Given her family history of SLE, a late initial presentation could have been suspected earlier in her clinical course, and there are individual case studies reporting pancytopenia due to active SLE flares [13]. Similarly, the mortality rate associated with HLH secondary to underlying malignancies is approximately 80%, making early recognition and treatment critical [14]. SLE can be associated with other autoimmune-mediated bone marrow dysfunction, most notably antiphospholipid syndrome, which can be associated with bone marrow necrosis [15]. SLE can also be associated with anemia of chronic disease. One review of hematological associations with SLE found that 13% of patients developed acute hemolytic anemia, 20% developed lymphopenia, and 27% developed thrombocytopenia; MAS, a severe form of secondary HLH, has also been reported in patients with SLE [16]. Overall, the most recent diagnostic criteria for HLH and SLE can have significant overlap. For example, leukopenia, thrombocytopenia, and fever award 9 of 10 points needed for a diagnosis of SLE, along with positive ANA titers [17]. The same two-cell-line cytopenia and fever would award 2 of the 5 positive criteria needed to diagnose HLH based on the revised HLH-2024 criteria [18].

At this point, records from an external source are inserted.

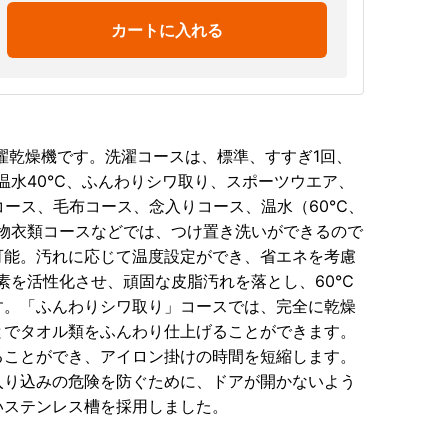
カートに入れる
式洗濯乾燥機です。洗濯コースは、標準、すすぎ1回、
温水40℃、ふんわりシワ取り、スポーツウエア、
コース、毛布コース、念入りコース、温水（60℃、
物衣類コースなどでは、つけ置き洗いができるので
可能。汚れに応じて温度設定ができ、省エネを考慮
素を活性化させ、頑固な皮脂汚れを落とし、60℃
す。「ふんわりシワ取り」コースでは、完全に乾燥
とでタオル類をふんわり仕上げることができます。
ることができ、アイロン掛けの時間を短縮します。
入り込みの危険を防ぐために、ドアが開かないよう
いステンレス槽を採用しました。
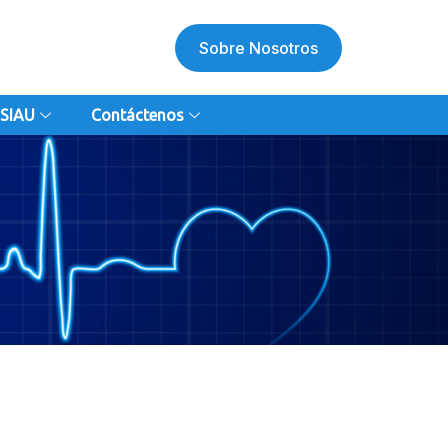
Sobre Nosotros
SIAU
Contáctenos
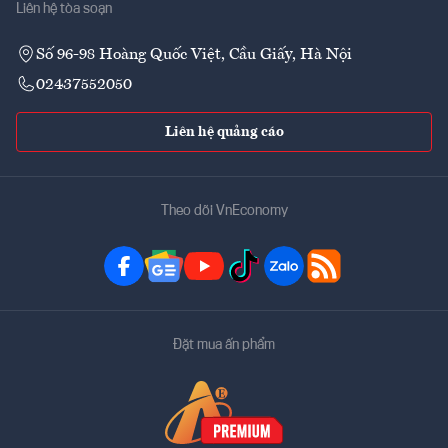
Liên hệ tòa soạn
Số 96-98 Hoàng Quốc Việt, Cầu Giấy, Hà Nội
02437552050
Liên hệ quảng cáo
Theo dõi VnEconomy
Đặt mua ấn phẩm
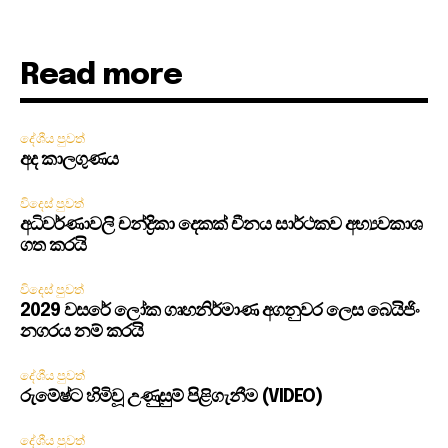
Read more
දේශීය පුවත්
අද කාලගුණය
විදෙස් පුවත්
අධිවර්ණාවලි චන්ද්‍රිකා දෙකක් චීනය සාර්ථකව අභ්‍යවකාශ
ගත කරයි
විදෙස් පුවත්
2029 වසරේ ලෝක ගෘහනිර්මාණ අගනුවර ලෙස බෙයිජිං
නගරය නම් කරයි
දේශීය පුවත්
රුමේෂ්ට හිමිවූ උණුසුම් පිළිගැනීම (VIDEO)
දේශීය පුවත්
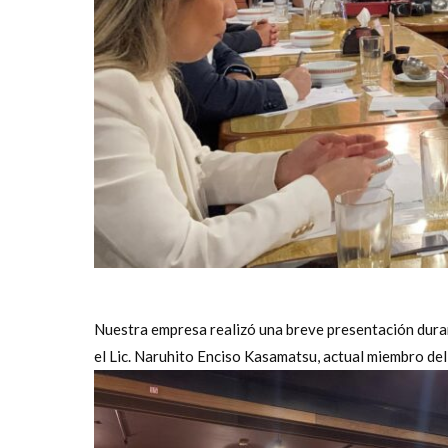
Nuestra empresa realizó una breve presentación duran
el Lic. Naruhito Enciso Kasamatsu, actual miembro del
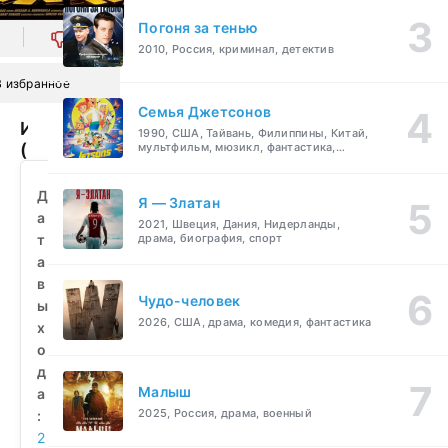
Погоня за тенью
0
2010, Россия, криминал, детектив
В избранное
Семья Джетсонов
Игроки
1990, США, Тайвань, Филиппины, Китай,
(2012)
мультфильм, мюзикл, фантастика,
комедия, семейный
смотреть
бесплатно
Д
Я — Златан
а
2021, Швеция, Дания, Нидерланды,
т
драма, биография, спорт
а
в
Чудо-человек
ы
2026, США, драма, комедия, фантастика
х
о
д
Малыш
а
2025, Россия, драма, военный
:
2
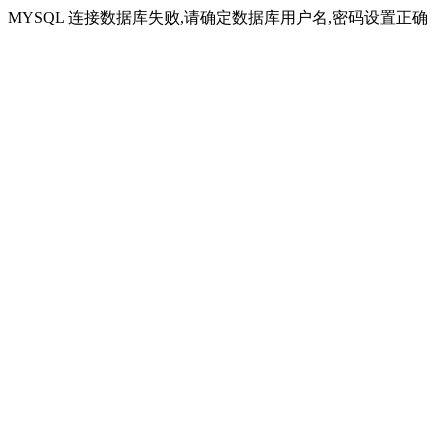
MYSQL 连接数据库失败,请确定数据库用户名,密码设置正确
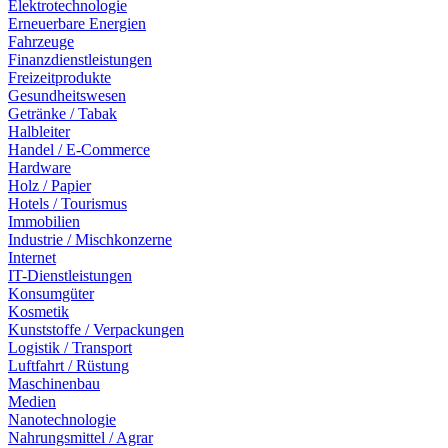
Elektrotechnologie
Erneuerbare Energien
Fahrzeuge
Finanzdienstleistungen
Freizeitprodukte
Gesundheitswesen
Getränke / Tabak
Halbleiter
Handel / E-Commerce
Hardware
Holz / Papier
Hotels / Tourismus
Immobilien
Industrie / Mischkonzerne
Internet
IT-Dienstleistungen
Konsumgüter
Kosmetik
Kunststoffe / Verpackungen
Logistik / Transport
Luftfahrt / Rüstung
Maschinenbau
Medien
Nanotechnologie
Nahrungsmittel / Agrar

Some limitations in our diagnosis include the influence of active EBV infection on autoimmune markers, for example, or the possibility of SLE and mixed connective tissue disease (MCTD), which could also confound the diagnosis and include positive autoantibodies like anti-dsDNA [19]. We feel that, due to the considerable overlap between the common presentations of both conditions, testing for one condition often warrants testing for the other in the absence of known triggers for HLH (e.g., malignancy, infections like EBV, immunosuppression). In hindsight, the initial EBV infection, as evidenced by positive PCR and IgM titers, may have triggered her severe SLE flare. Identification of positive anti-dsDNA antibodies and biopsy-proven lupus nephritis confirmed the diagnosis, emphasizing the importance of thorough autoimmune workup when clinical suspicion persists, despite inconclusive initial findings.
Conclusions
SLE can present with atypical and nonspecific symptoms, such as fever, abdominal pain, and weight loss, which may mimic surgical emergencies like appendicitis. Persistent fever and diffuse lymphadenopathy unresponsive to antibiotics should prompt evaluation for autoimmune, malignant, or hematologic etiologies, as in our case. Pancytopenia in the setting of systemic inflammation should raise concern for secondary HLH, a life-threatening condition that may be triggered by underlying autoimmune disease. A multidisciplinary approach, engaging rheumatology, hematology, and infectious disease specialists, is essential for timely diagnosis and management in patients with complex systemic presentations, and other differentials should be considered while awaiting confirmatory testing.